During the election campaign Trudeau promised to scrap the broken National Energy Board review process and start over. Indigenous and environmental and community groups have argued this body is totally biased in favour of industry. Nonetheless, NEB hearings on the Kinder Morgan pipeline went ahead under the old rules. Natural Resources Minister Jim Carr revealed his pro-corporate biases by arguing a transition period is necessary so companies don’t have to start again from scratch. The project would triple the amount of tar sands dilbit (diluted bitumen) being transported and would lead to seven fold increases in tanker traffic in Burrard Inlet, the unceded territory of the Tseil-Waututh (People of the Inlet). We should not trust the Liberal government, which has very strong ties to corporate Canada and the energy industry. And Big Oil is pressing very, very hard to build Kinder Morgan and Trans Canada’s Energy pipelines.
Globally 2015 was the warmest year recorded by a wide margin. Trudeau and US President Barack Obama say they are worried about the growing destructive impacts of climate change. The problem is they are opposed to making fundamental changes to the capitalist system and it’s never-ending drive for more growth and resource extraction.

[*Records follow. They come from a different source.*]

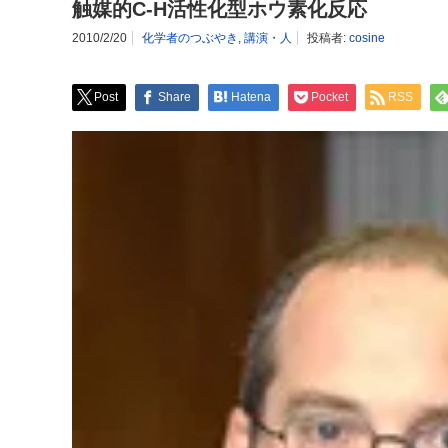
触媒的C-H活性化型ホウ素化反応
2010/2/20
化学者のつぶやき
,
講演・人
投稿者:
cosine
Post
Share
Hatena
Pocket
RSS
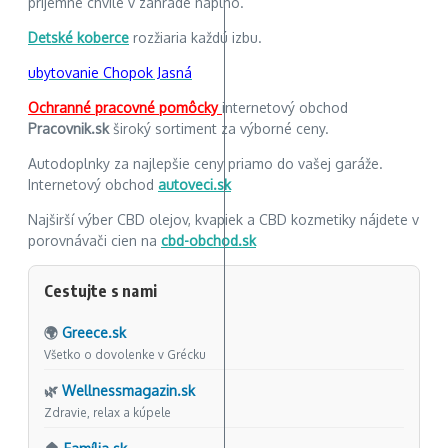
príjemné chvíle v záhrade naplno.
Detské koberce
rozžiaria každú izbu.
ubytovanie Chopok Jasná
Ochranné pracovné pomôcky
internetový obchod
Pracovnik.sk
široký sortiment za výborné ceny.
Autodoplnky za najlepšie ceny priamo do vašej garáže.
Internetový obchod
autoveci.sk
Najširší výber CBD olejov, kvapiek a CBD kozmetiky nájdete v
porovnávači cien na
cbd-obchod.sk
Cestujte s nami
🌍
Greece.sk
Všetko o dovolenke v Grécku
🌿
Wellnessmagazin.sk
Zdravie, relax a kúpele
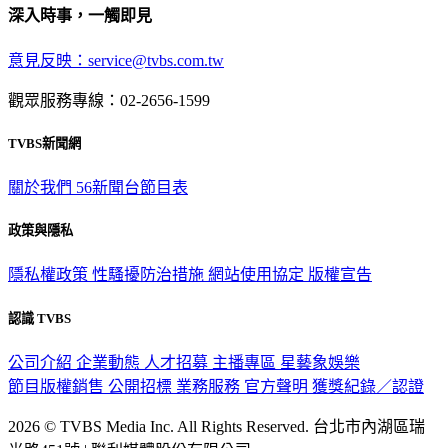
深入時事，一觸即見
意見反映：service@tvbs.com.tw
觀眾服務專線：02-2656-1599
TVBS新聞網
關於我們
56新聞台節目表
政策與隱私
隱私權政策
性騷擾防治措施
網站使用協定
版權宣告
認識 TVBS
公司介紹
企業動態
人才招募
主播專區
星藝象娛樂
節目版權銷售
公開招標
業務服務
官方聲明
獲獎紀錄／認證
2026 © TVBS Media Inc. All Rights Reserved. 台北市內湖區瑞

Instead they favor neo-liberal policies, which focus on market driven solutions such as carbon pricing. Their solutions are based on a partnership between government and industry, which will be the driving force in investing billions of dollars in unproven techno-fixes (cleaner coal, cleaner tar sands and many more). These are false solutions to the rapidly deepening problem. Their central focus is on making changes that are profitable for investors, not to make the publicly controlled social investments needed to meet human needs and protect the earth.

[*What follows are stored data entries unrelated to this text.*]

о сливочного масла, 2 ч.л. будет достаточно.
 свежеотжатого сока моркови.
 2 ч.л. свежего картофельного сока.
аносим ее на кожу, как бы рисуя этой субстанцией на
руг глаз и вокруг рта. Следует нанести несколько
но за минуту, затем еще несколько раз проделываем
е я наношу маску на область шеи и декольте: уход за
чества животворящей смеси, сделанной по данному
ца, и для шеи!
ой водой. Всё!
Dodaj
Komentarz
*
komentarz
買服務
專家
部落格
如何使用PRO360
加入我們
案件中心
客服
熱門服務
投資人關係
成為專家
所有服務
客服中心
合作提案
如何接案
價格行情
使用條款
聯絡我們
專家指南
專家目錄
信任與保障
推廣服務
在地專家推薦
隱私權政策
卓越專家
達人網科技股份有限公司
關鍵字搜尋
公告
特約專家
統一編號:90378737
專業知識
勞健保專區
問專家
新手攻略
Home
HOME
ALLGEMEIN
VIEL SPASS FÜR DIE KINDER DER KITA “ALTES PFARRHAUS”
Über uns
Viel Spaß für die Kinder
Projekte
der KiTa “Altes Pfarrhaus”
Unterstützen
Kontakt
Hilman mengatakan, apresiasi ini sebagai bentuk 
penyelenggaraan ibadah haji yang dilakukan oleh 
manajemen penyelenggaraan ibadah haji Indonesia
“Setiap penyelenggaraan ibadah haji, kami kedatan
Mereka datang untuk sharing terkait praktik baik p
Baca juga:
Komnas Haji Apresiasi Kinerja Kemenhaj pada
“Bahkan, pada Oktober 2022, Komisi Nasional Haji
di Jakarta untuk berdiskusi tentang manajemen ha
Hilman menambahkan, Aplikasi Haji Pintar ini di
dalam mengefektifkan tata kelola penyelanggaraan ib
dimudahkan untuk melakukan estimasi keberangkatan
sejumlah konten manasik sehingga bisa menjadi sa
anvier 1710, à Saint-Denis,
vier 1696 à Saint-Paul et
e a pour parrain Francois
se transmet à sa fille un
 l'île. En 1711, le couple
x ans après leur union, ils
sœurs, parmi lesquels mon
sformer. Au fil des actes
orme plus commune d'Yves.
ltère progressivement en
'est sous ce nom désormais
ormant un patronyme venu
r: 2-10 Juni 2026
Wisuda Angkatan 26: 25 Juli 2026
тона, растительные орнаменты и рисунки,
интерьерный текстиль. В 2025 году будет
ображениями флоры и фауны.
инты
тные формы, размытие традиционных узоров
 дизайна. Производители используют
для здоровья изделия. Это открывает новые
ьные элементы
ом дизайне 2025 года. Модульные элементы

November’s United Nations COP 21 (Conference of Parties) in Paris reached a climate agreement that was hailed as historic by government leaders and institutions like the World Bank. Major corporations including leading fossil fuel corporations played a major role in shaping the agenda. But the voice of those least responsible for the climate-change but massively impacted (Pacific Island nations, Indigenous people around the world, people of colour, and the poor, including peasants in the Global South) were not heard.
Issuing a state of emergency, French President Francois Hollande declared all protests in Paris illegal. But tens of thousands expressed their rejection, and demanded System Change Not Climate Change. They want a world in which corporate power is drastically curtailed. And sovereign Indigenous and local communities can democratically decide about resource use and block resource projects that threaten people and all forms of life. Many think the best way to stop climate change is to keep the vast majority of fossil fuels in the ground.

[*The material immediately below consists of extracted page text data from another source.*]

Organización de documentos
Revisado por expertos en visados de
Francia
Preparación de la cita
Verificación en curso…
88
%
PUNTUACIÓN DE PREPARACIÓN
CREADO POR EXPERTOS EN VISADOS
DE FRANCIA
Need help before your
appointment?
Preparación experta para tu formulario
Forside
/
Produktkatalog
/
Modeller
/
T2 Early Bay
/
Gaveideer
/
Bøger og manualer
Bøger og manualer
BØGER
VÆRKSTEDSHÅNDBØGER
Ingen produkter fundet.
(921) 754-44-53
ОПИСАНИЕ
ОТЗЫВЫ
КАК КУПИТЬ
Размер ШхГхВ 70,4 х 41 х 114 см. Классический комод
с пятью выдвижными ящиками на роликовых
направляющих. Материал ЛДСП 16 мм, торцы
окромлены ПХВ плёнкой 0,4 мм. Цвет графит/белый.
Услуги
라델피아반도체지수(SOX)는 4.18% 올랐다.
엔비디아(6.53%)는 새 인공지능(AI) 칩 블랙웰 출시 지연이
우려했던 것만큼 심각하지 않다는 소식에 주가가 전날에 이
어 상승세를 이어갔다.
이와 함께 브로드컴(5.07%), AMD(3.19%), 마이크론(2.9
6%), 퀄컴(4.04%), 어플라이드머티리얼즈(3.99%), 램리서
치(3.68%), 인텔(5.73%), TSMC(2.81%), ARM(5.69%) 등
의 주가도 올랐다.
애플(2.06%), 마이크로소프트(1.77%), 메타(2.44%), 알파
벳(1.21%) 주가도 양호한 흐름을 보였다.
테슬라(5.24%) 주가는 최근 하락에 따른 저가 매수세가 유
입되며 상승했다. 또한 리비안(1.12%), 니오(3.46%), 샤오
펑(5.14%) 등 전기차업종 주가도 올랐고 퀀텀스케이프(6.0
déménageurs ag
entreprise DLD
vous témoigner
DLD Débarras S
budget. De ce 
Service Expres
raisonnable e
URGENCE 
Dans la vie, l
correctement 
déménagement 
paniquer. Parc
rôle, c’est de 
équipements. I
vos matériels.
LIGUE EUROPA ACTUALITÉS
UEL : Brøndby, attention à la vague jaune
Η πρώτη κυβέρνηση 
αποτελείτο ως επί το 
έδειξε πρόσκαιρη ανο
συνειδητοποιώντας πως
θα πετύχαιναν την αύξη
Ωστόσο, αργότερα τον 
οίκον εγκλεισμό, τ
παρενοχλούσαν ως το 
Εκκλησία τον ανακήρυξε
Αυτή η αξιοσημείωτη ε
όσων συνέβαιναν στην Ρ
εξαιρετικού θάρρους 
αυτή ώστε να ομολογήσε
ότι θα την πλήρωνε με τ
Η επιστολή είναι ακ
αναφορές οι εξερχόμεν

Pacific Island nations, whose very existence is threatened by rising levels, challenged the official target of limiting global warming to two-degrees by coining the phrase “1.5 to Stay Alive.” World leaders like Justin Trudeau appeared to take notice of these concerns. Trudeau pledged aid to help poor countries adapt. But he and Obama helped block language from poor countries around loss and damage. They made sure there was no legal obligation for rich nations and global corporations to pay for the harm they have done. Fundamentally, the non-binding nationally determined targets for carbon reduction are way too low to limit global warming to 1.5 degrees. Leading climate scientists says this will lead to an approximate (and catastrophic) 3-degree temperature rise by the end of the century. And nothing in the COP 21 agreement prevents companies from continuing to produce and use fossil fuels, which remain the most profitable and cheapest option.
Meanwhile, the BC government is determined to ram through LNG, fracking, and the Site-C Dam without the consent of Indigenous land defenders. In short, under Trudeau the neo-liberal agenda continues to dominate. No major party in Canada is willing to advocate shutting down the Tar Sands, ban fracking, and oppose all major pipelines serving the corporate fossil fuel agenda. We need to back the struggle of Indigenous land defenders as we ramp up grassroots struggles and direct actions.